(Data supplied begins)
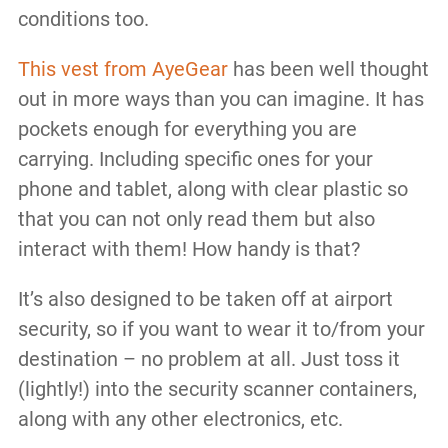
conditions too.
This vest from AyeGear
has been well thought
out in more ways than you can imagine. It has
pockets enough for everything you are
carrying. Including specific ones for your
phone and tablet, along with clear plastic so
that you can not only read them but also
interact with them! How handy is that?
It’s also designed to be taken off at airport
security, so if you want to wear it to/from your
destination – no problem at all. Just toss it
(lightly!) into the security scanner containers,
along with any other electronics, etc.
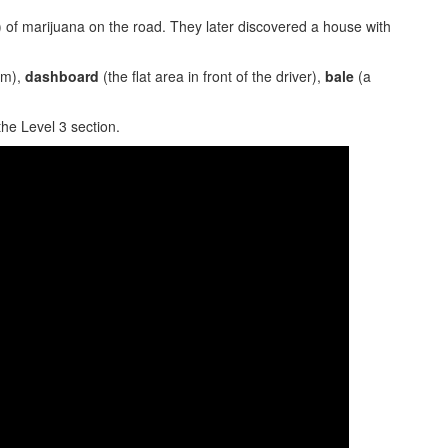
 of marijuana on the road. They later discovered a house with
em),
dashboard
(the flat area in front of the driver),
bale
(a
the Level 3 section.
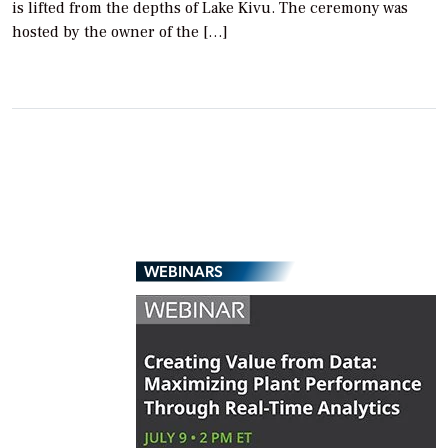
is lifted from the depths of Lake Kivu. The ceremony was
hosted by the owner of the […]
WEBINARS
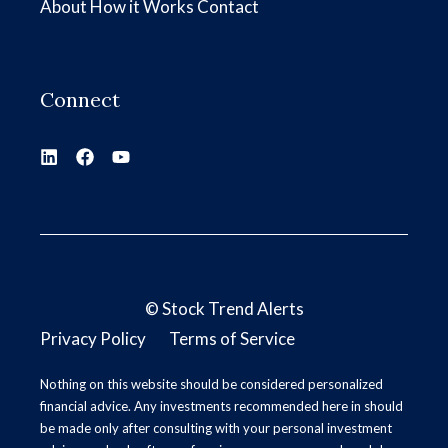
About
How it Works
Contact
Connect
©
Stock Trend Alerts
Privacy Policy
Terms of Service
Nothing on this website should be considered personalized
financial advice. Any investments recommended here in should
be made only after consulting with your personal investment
(Data supplied ends)
Whenever a line of the entries contains the string "from", copy that line.

This vest from AyeGear
security, so if you want to wear it to/from your
is lifted from the depths of Lake Kivu. The ceremony was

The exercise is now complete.